On The Beach


They’re doing it in Gimli again. Showing movies, some of which are mainstream, but some that are strange and weird and wonderful.

The family movies, the kind you can take an uptight relative to or your youngest kids, are shown on the beach. There’s a framework set in the water. The framework holds the screen. The screen can be rolled up when a film is over. Good thing, too. We had a windstorm and pelting rain one night. That’s part of the gamble, of course. Will there or will there not be a Manitoba thunderstorm  for the five days of the festival?

You have to wait for dark to fall to see the beach movies. You bring a comfortable lawn chair, a drink, something to snack on, find a comfortable location for viewing and relax. The beach is flat and accommodating because the town sends a man and a machine to smooth out the sand.

On the beach, you’ll see movies like E.T., Marley, Blue Hawaii, Jaws2.  You can see these films at home on services like Netflix, but it isn’t the same as sitting on the beach, the sound of the waves lapping on the shore, the stars overhead,  waiting, in the case of E.T. for a spaceship to descend from the sky or in the case of Jaws2, a huge tulibee to fling itself through the surf to snatch some viewer up and drag him away.

There are four inside venues. The Gimli Theatre (itself an historical artifact since it was started in 1947), the Lady of the Lake Theatre, the Aspire Theatre (the Unitarian Church on Sundays) and the Gimli Park Pavilion. The only one of these venues that is meant to show films with subtitles is the Gimli Theatre. The two documentaries I watched in the Lady of the Lake Theatre had subtitles at the bottom of the screen and since I didn’t get a seat on the risers for the second film, I got up and stood along the wall with a lot of other people who also couldn’t see the subtitled dialogue. Since foreign films are one of the attractions of the festival, it might be a good idea to add more risers so that people can see over the heads of the people in front of them. Either that or seat people according to their height with short people in the front row, next shortest in the next row, etc.

There are 130 films being shown over a period of five days. For $55.00, you can attend everything including the events held for the industry and rub shoulders with film makers and wannabe film makers. You can also attend the hospitality events. It’s a bargain. Pickerel supper for two with a couple of drinks at the Beach Boy comes to around $55.00 and you are hungry the next morning. You get to fill up on film for 5 days.

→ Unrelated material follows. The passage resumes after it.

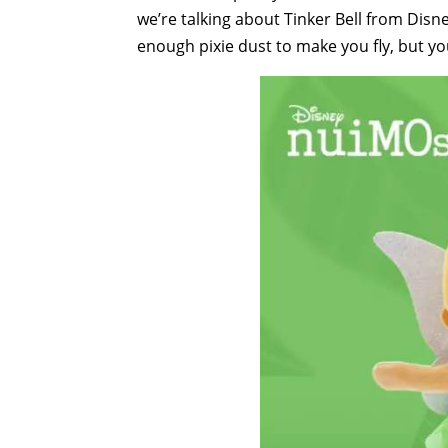
we’re talking about Tinker Bell from Disn
enough pixie dust to make you fly, but your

There are films for every taste. You can see major films like A Separation or The Frog Princes, Guy Madden’s Keyhole (which I regretfully had to miss because of another obligation) or an hour made up of short films that might be as little as one or two minutes long. It’s the shorts that are likely to be experimental, strange visions of reality. The shorts are grouped as to subject matter. You could, for example, attend the Inuit Short Program or a series named Truly Awkward Love.

It’s great to see the festival hosting the Global Winnipeg Short Film Awards and Best Short Film for Artistic Achievement, the Emerging Filmmaker Competition ($10,000.00) There’s also The Lake Short Film Contest.

No festival survives on ticket sales alone. The brochure has half page and page ads from some expected supporters like Icelandair, Sobeys and Pharmasave. These companies are strong supporters of local events. However, Sensible Shoes Foundation Inc. and RBC have taken full pages. I, along with three others, gave a talk on stories that might make good films at the Gimli Park and that was supported by The Mauro Family Foundation. The Gavin Wood Law Corp provided box picnic lunches. When I mentioned that I had celiac disease, they whipped up rice noodles, stir fried vegetables and a piece of fish. How’s that for classy?

As the film festival has grown up, it’s added events for the film industry. There are talks on expanding the producer toolbag, a workshop on how to make a pitch, a chance to meet the festival industry guests. Having been involved with drama of various kinds over decades, I know how exceptional it is that these opportunities are provided in a small prairie town like Gimli.

Every day at the film festival, I’ve thought about my grandmother, Blanche Valgardson. In the 1920s, she was writing, directing, producing, acting in plays in Gimli. She took her local troup along the rail line to put on plays at other villages. There were Icelanders from Winnipeg and elsewhere who went to Hollywood pursuing the dream of making it big in cinema. She kept in touch with some of them, asking advice and sending manuscripts. How pleased she would be to see the Gimli Film Festival.